PDAL / python

PDAL's Python Support
Other
115 stars 34 forks source link

Add GeoDataFrame support to Pipeline #173

Open jf-geo opened 2 months ago

jf-geo commented 2 months ago

GeoDataFrame support added for if GeoPandas is available.

GeoPandas import mirrors existing Pandas import.

Pipeline.get_geodataframe method added. Users can get an array from an executed pipeline as a GeoDataFrame instead of a Pandas DataFrame. Optional arguments included for specifying XY vs XYZ point geometries and for providing CRS information to the GeoDataFrame constructor.

Pipeline(dataframes) modified so that columns named "geometry" will be dropped before conversion to structured arrays.

hobu commented 2 months ago

Can you please add a test for this?

I'm not quite familiar with the performance consequences of GeoDataFrame relative to our StructuredArray. Does this PR work as expected for you?

jf-geo commented 2 months ago

Can you please add a test for this?

I'm not quite familiar with the performance consequences of GeoDataFrame relative to our StructuredArray.
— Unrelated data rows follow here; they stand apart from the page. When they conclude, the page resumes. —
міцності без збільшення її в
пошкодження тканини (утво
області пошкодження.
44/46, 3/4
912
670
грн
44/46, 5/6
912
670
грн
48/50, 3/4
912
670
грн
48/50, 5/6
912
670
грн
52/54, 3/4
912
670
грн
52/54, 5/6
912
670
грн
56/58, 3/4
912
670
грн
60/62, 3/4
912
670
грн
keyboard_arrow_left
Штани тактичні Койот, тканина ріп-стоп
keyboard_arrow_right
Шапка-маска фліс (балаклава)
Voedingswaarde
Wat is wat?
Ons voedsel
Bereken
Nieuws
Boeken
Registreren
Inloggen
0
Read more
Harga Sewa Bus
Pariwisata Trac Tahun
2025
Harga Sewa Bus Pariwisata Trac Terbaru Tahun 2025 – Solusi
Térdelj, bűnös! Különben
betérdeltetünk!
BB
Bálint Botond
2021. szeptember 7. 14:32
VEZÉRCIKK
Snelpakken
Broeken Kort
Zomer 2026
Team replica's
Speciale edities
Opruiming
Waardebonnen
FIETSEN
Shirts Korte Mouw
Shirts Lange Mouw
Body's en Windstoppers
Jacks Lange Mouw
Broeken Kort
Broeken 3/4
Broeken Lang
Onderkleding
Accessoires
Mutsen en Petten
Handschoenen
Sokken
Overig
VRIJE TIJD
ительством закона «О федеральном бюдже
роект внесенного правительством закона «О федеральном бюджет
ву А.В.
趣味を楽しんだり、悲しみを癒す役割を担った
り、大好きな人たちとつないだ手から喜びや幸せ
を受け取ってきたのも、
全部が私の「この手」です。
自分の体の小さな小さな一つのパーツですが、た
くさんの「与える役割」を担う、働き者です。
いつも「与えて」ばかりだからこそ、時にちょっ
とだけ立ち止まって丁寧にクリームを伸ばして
Does this PR work as expected for you?

Test added.

The PR works as expected.

Using GeoDataFrames as an input for pipelines performs the same as using Pandas DataFrames.

Getting a GeoDataFrame from an executed pipeline is slower than getting a StructuredArray or DataFrame as a GeoSeries needs to be created from the XY[Z] dimensions. Currently the fastest way of doing this is via geopandas.points_from_xy. points_from_xy performance depends on the user's version of shapely or if they have pygeos installed.